INDIANAPOLIS (AP) — A legislative study committee failed to forward a recommendation regarding whether Indiana should create a hate crimes law, despite Republican Gov. Eric Holcomb’s support for such a law.
The Study Committee on Corrections and Criminal Code heard four hours of testimony Wednesday before approving a final report that said some members support a bias-motivated criminal statute and some don’t, The Journal Gazette reported .
Republican Rep. Tom Washburne of Inglefield said draft legislation wasn’t specifically called for. Washburne said the testimony will help lawmakers when the 2019 session begins.
Democratic Rep. Matt Pierce of Bloomington said the committee could’ve done more.
“If we wanted to, we could make stronger and detailed recommendations,” he said. “The idea is to break the logjam.”
In July, Holcomb called on lawmakers to pass a hate crimes law during the 2019 legislative session after anti-Semitic graffiti was spray-painted at a suburban Indianapolis synagogue.

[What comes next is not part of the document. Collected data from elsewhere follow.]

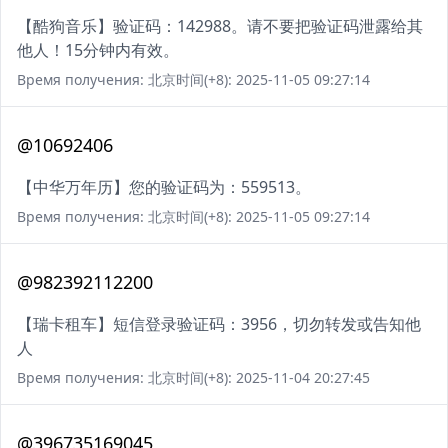
【酷狗音乐】验证码：142988。请不要把验证码泄露给其
他人！15分钟内有效。
Время получения: 北京时间(+8): 2025-11-05 09:27:14
@10692406
【中华万年历】您的验证码为：559513。
Время получения: 北京时间(+8): 2025-11-05 09:27:14
@982392112200
【瑞卡租车】短信登录验证码：3956，切勿转发或告知他
人
Время получения: 北京时间(+8): 2025-11-04 20:27:45
@396735169045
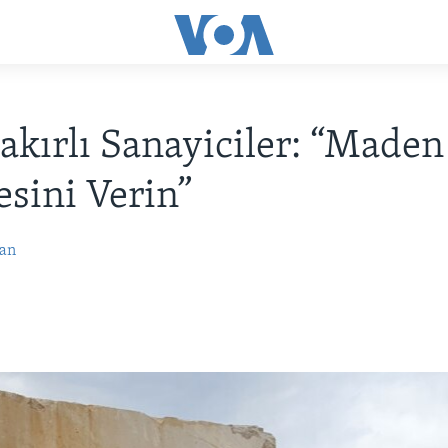
akırlı Sanayiciler: “Maden
esini Verin”
an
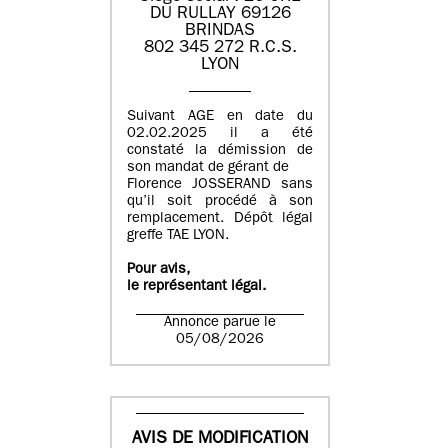
DU RULLAY 69126
BRINDAS
802 345 272 R.C.S.
LYON
Suivant AGE en date du
02.02.2025 il a été
constaté la démission de
son mandat de gérant de
Florence JOSSERAND sans
qu’il soit procédé à son
remplacement. Dépôt légal
greffe TAE LYON.
Pour avis,
le représentant légal.
Annonce parue le
05/08/2026
AVIS DE MODIFICATION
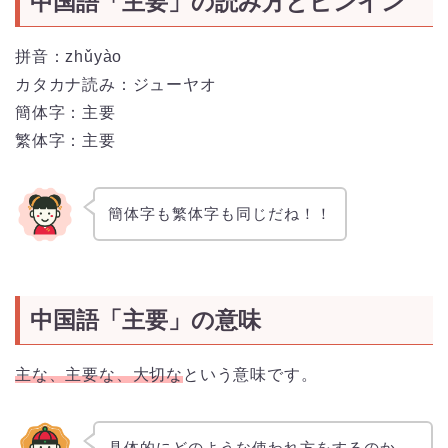
中国語「主要」の読み方とピンイン
拼音：zhǔyào
カタカナ読み：ジューヤオ
簡体字：主要
繁体字：主要
簡体字も繁体字も同じだね！！
中国語「主要」の意味
主な、主要な、大切な
という意味です。
具体的にどのような使われ方をするのか、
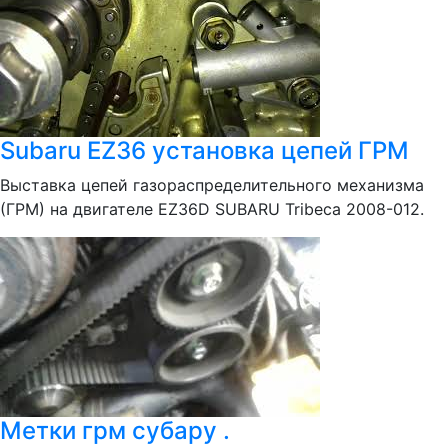
Subaru EZ36 установка цепей ГРМ
Выставка цепей газораспределительного механизма
(ГРМ) на двигателе EZ36D SUBARU Tribeca 2008-012.
Метки грм субару .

Indiana is one of only five states without an explicit hate crimes law. The laws typically enhance the severity of a crime, making a level 5 battery crime a level 4 battery crime if bias or hate was found to be a motivating factor.
Opponents to such laws raise concerns about the number of protected characteristics there could be.
“We oppose a hate crimes bill on the grounds that it is divisive,” said Al Parsons, of the Coalition of Central Indiana Tea Parties. “We believe it’s un-American.”
David Sklar, of the Jewish Community Relations Commission, said hate crime laws aren’t exclusionary and can apply to everyone.
“We all have a religion or a sex or a race,” he said.